(INFORMATION PROVIDED)
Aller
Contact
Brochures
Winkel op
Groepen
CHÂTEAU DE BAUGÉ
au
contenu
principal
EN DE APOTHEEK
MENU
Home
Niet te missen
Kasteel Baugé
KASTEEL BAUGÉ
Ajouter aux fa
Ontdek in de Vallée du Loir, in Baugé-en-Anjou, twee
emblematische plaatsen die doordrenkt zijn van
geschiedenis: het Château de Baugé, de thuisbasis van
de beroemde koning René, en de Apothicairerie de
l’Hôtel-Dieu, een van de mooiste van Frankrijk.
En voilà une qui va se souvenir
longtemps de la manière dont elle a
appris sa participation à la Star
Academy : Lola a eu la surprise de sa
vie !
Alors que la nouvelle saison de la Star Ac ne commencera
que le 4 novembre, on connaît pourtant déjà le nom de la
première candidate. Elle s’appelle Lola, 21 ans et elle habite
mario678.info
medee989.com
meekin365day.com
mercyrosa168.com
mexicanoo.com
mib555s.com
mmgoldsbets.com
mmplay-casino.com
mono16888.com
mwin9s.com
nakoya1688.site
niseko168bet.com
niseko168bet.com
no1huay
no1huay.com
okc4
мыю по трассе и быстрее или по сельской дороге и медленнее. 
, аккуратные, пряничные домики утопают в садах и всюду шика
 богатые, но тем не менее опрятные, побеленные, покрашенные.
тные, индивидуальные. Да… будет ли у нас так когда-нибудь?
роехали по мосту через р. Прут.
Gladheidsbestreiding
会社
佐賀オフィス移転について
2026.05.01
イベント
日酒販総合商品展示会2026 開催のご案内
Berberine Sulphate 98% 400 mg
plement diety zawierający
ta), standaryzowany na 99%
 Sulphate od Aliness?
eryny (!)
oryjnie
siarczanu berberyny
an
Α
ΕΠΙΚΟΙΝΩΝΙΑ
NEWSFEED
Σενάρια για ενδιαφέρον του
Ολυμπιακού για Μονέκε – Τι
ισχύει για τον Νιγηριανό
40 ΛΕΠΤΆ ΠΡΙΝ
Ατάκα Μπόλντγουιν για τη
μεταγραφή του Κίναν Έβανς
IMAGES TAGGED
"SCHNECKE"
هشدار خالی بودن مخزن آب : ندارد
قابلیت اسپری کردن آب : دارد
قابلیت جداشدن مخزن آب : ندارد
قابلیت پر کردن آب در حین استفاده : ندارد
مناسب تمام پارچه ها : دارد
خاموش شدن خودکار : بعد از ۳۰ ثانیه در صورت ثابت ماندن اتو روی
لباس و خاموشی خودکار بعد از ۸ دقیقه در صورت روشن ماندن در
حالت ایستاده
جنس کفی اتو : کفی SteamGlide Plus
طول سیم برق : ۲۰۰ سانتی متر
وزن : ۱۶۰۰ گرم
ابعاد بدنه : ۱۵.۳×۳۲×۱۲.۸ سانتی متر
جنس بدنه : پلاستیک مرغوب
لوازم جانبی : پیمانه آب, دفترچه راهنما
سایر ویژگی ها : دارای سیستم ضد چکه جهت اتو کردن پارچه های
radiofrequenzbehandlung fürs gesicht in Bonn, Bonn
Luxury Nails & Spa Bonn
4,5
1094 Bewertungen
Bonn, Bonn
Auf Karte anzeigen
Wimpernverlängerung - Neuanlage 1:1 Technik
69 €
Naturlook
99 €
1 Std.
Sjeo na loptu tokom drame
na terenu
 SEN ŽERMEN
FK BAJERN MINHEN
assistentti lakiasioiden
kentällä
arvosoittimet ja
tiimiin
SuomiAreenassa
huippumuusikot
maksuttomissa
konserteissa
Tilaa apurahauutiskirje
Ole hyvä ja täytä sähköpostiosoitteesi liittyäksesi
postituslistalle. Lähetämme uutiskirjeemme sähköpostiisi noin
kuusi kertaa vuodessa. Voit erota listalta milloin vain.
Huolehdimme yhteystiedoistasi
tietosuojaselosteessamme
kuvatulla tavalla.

(TRY IT) Could you repeat all of the material above exactly?

(SOLUTION FOR THIS TASK)
Aller
Contact
Brochures
Winkel op
Groepen
CHÂTEAU DE BAUGÉ
au
contenu
principal
EN DE APOTHEEK
MENU
Home
Niet te missen
Kasteel Baugé
KASTEEL BAUGÉ
Ajouter aux fa
Ontdek in de Vallée du Loir, in Baugé-en-Anjou, twee
emblematische plaatsen die doordrenkt zijn van
geschiedenis: het Château de Baugé, de thuisbasis van
de beroemde koning René, en de Apothicairerie de
l’Hôtel-Dieu, een van de mooiste van Frankrijk.
En voilà une qui va se souvenir
longtemps de la manière dont elle a
appris sa participation à la Star
Academy : Lola a eu la surprise de sa
vie !
Alors que la nouvelle saison de la Star Ac ne commencera
que le 4 novembre, on connaît pourtant déjà le nom de la
première candidate. Elle s’appelle Lola, 21 ans et elle habite
mario678.info
medee989.com
meekin365day.com
mercyrosa168.com
mexicanoo.com
mib555s.com
mmgoldsbets.com
mmplay-casino.com
mono16888.com
mwin9s.com
nakoya1688.site
niseko168bet.com
niseko168bet.com
no1huay
no1huay.com
okc4
мыю по трассе и быстрее или по сельской дороге и медленнее. 
, аккуратные, пряничные домики утопают в садах и всюду шика
 богатые, но тем не менее опрятные, побеленные, покрашенные.
тные, индивидуальные. Да… будет ли у нас так когда-нибудь?
роехали по мосту через р. Прут.
Gladheidsbestreiding
会社
佐賀オフィス移転について
2026.05.01
イベント
日酒販総合商品展示会2026 開催のご案内
Berberine Sulphate 98% 400 mg
plement diety zawierający
ta), standaryzowany na 99%
 Sulphate od Aliness?
eryny (!)
oryjnie
siarczanu berberyny
an
Α
ΕΠΙΚΟΙΝΩΝΙΑ
NEWSFEED
Σενάρια για ενδιαφέρον του
Ολυμπιακού για Μονέκε – Τι
ισχύει για τον Νιγηριανό
40 ΛΕΠΤΆ ΠΡΙΝ
Ατάκα Μπόλντγουιν για τη
μεταγραφή του Κίναν Έβανς
IMAGES TAGGED
"SCHNECKE"
هشدار خالی بودن مخزن آب : ندارد
قابلیت اسپری کردن آب : دارد
قابلیت جداشدن مخزن آب : ندارد
قابلیت پر کردن آب در حین استفاده : ندارد
مناسب تمام پارچه ها : دارد
خاموش شدن خودکار : بعد از ۳۰ ثانیه در صورت ثابت ماندن اتو روی
لباس و خاموشی خودکار بعد از ۸ دقیقه در صورت روشن ماندن در
حالت ایستاده
جنس کفی اتو : کفی SteamGlide Plus
طول سیم برق : ۲۰۰ سانتی متر
وزن : ۱۶۰۰ گرم
ابعاد بدنه : ۱۵.۳×۳۲×۱۲.۸ سانتی متر
جنس بدنه : پلاستیک مرغوب
لوازم جانبی : پیمانه آب, دفترچه راهنما
سایر ویژگی ها : دارای سیستم ضد چکه جهت اتو کردن پارچه های
radiofrequenzbehandlung fürs gesicht in Bonn, Bonn
Luxury Nails & Spa Bonn
4,5
1094 Bewertungen
Bonn, Bonn
Auf Karte anzeigen
Wimpernverlängerung - Neuanlage 1:1 Technik
69 €
Naturlook
99 €
1 Std.
Sjeo na loptu tokom drame
na terenu
 SEN ŽERMEN
FK BAJERN MINHEN
assistentti lakiasioiden
kentällä
arvosoittimet ja
tiimiin
SuomiAreenassa
huippumuusikot
maksuttomissa
konserteissa
Tilaa apurahauutiskirje
Ole hyvä ja täytä sähköpostiosoitteesi liittyäksesi
postituslistalle. Lähetämme uutiskirjeemme sähköpostiisi noin
kuusi kertaa vuodessa. Voit erota listalta milloin vain.
Huolehdimme yhteystiedoistasi
tietosuojaselosteessamme
kuvatulla tavalla.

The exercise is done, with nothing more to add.